▸ YOUR TASK:
Only the lines below from the one with "S županijskim TZ- om" through the one with "Screenshot is 375x1410." are to be written out, exactly and without any images.

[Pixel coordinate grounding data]
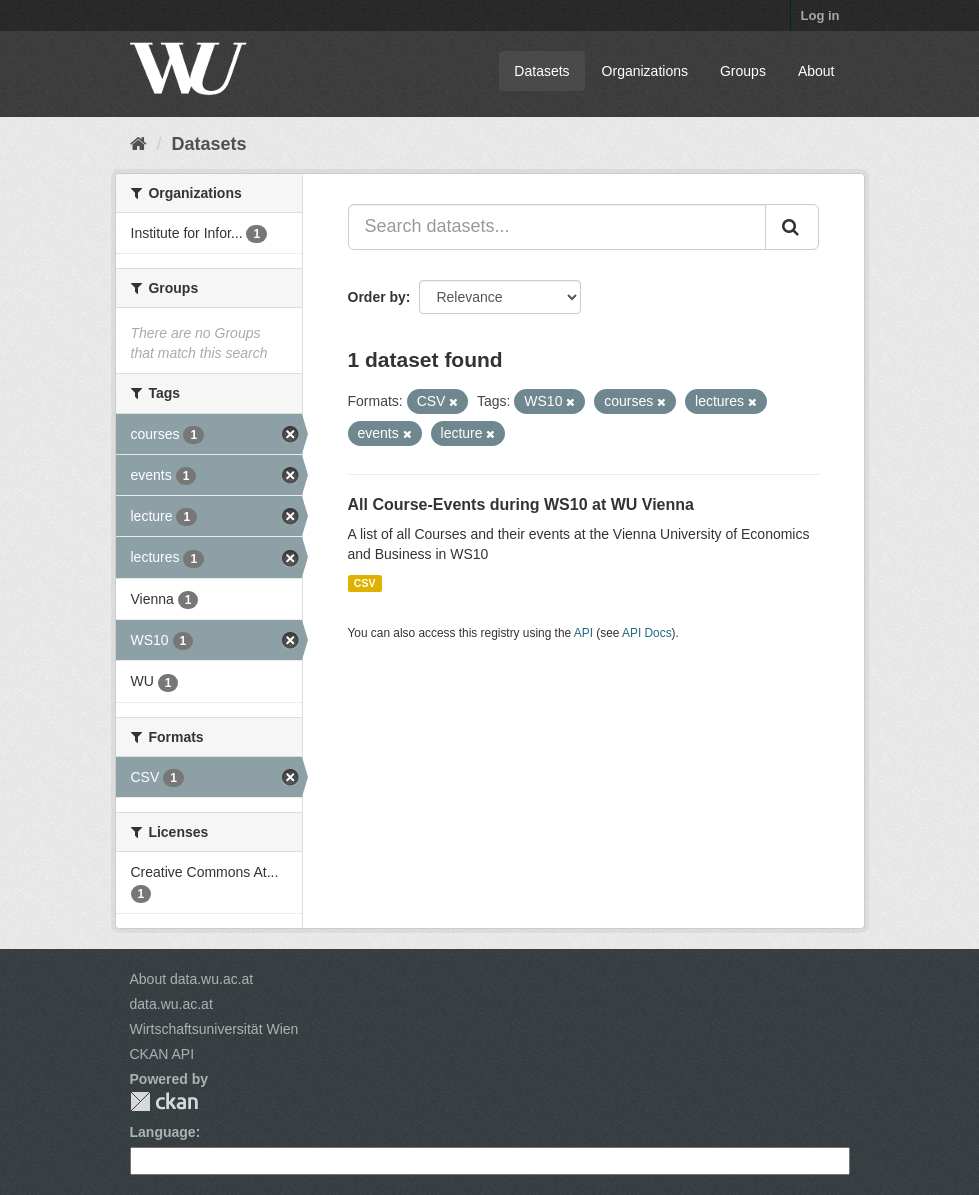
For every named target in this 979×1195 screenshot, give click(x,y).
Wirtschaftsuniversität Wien (214, 1029)
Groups (743, 71)
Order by (377, 297)
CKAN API (162, 1054)
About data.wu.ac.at (192, 979)
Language (163, 1132)
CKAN (164, 1101)
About (816, 71)
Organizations (645, 71)
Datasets (541, 71)
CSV (365, 583)
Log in (820, 15)
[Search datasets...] (557, 227)
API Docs (647, 633)
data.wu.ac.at (171, 1004)
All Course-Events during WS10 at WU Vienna (521, 504)
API (583, 633)
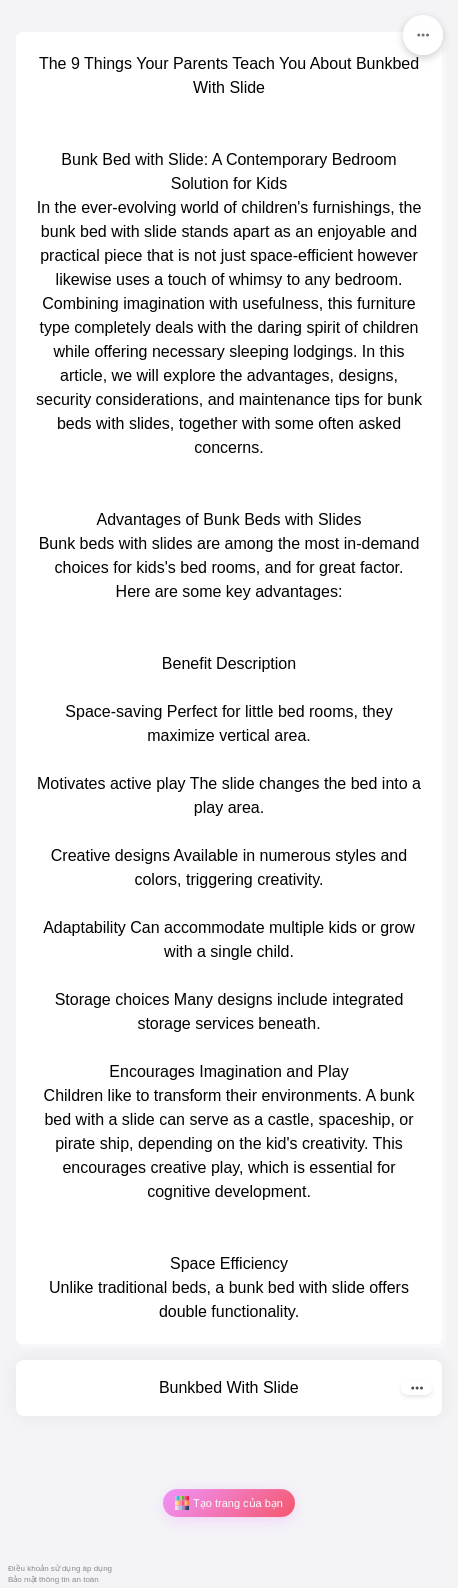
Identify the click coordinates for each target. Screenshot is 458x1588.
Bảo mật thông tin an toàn (53, 1579)
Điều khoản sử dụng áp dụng (60, 1568)
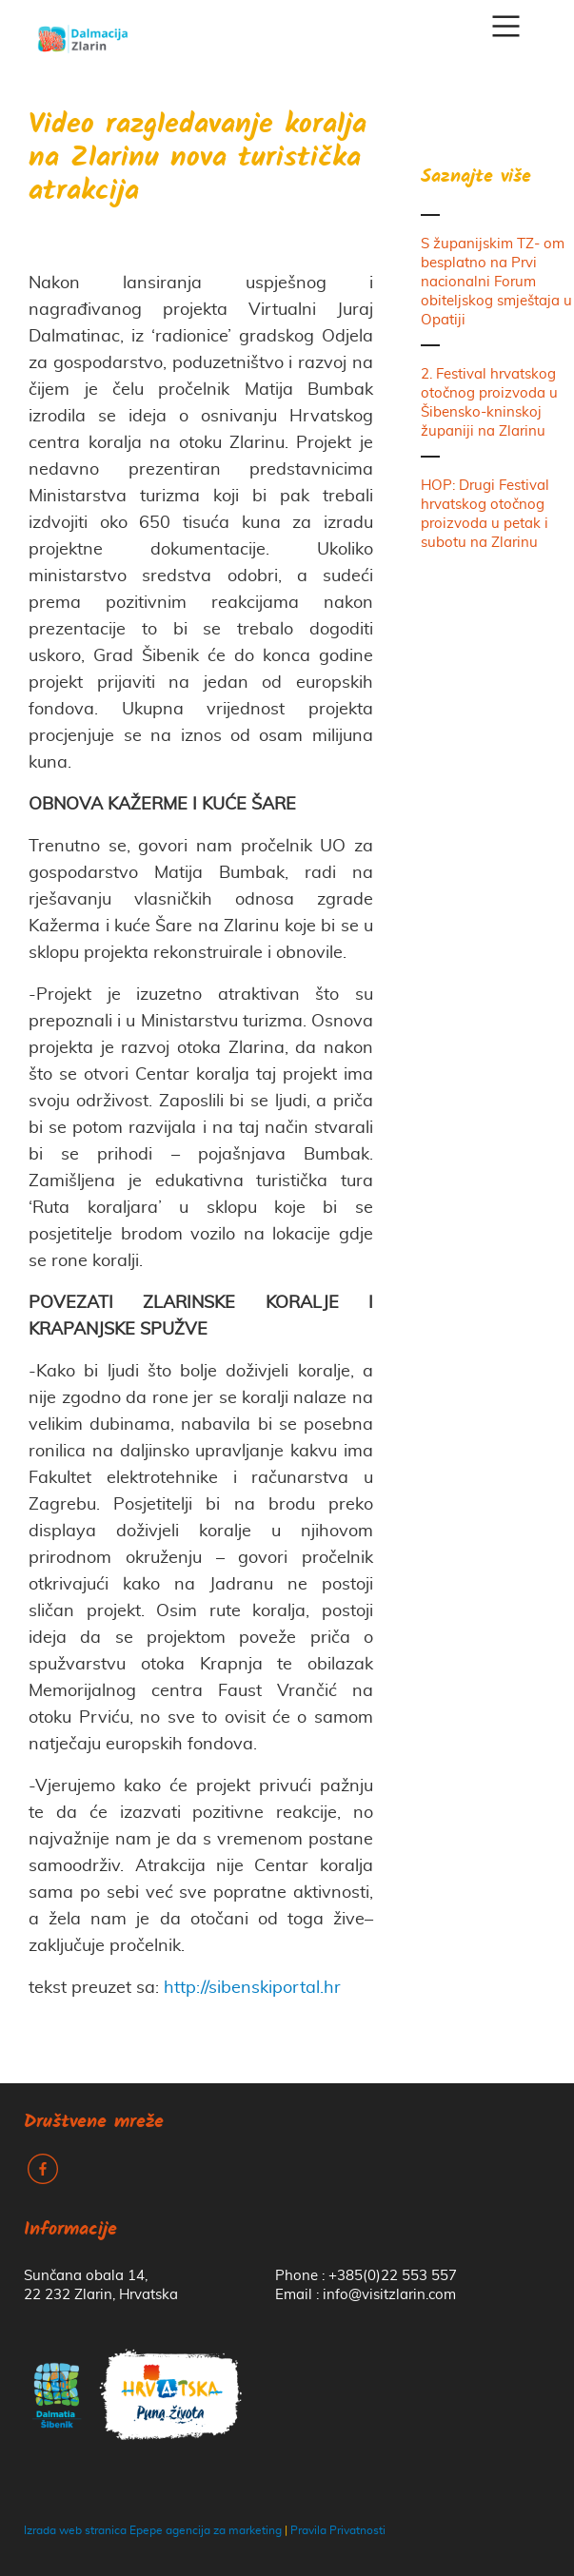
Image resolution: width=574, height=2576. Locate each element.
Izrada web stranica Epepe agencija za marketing (153, 2530)
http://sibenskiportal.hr (252, 1988)
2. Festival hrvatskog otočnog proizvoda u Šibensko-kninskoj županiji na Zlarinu (489, 403)
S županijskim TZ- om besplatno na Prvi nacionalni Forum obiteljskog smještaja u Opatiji (496, 282)
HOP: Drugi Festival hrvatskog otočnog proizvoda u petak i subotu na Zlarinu (485, 514)
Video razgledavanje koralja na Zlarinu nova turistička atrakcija (197, 159)
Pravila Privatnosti (338, 2530)
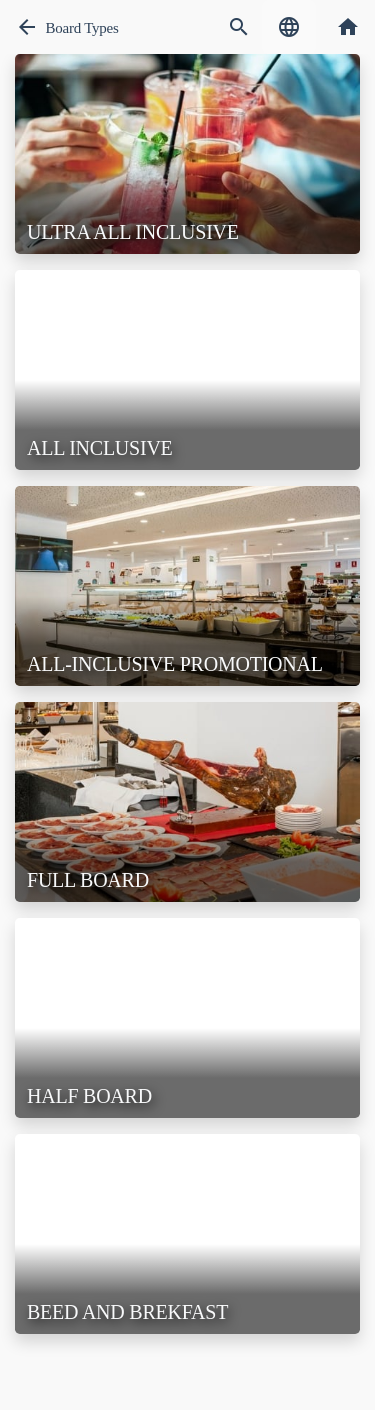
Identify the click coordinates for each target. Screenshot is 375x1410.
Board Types (81, 28)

▸ EXERCISE SOLUTION:
S županijskim TZ- om besplatno na Prvi nacionalni Forum obiteljskog smještaja u Opatiji (496, 282)
HOP: Drugi Festival hrvatskog otočnog proizvoda u petak i subotu na Zlarinu (485, 514)
Video razgledavanje koralja na Zlarinu nova turistička atrakcija (197, 159)
Pravila Privatnosti (338, 2530)
Identify the click coordinates for each target. Screenshot is 375x1410.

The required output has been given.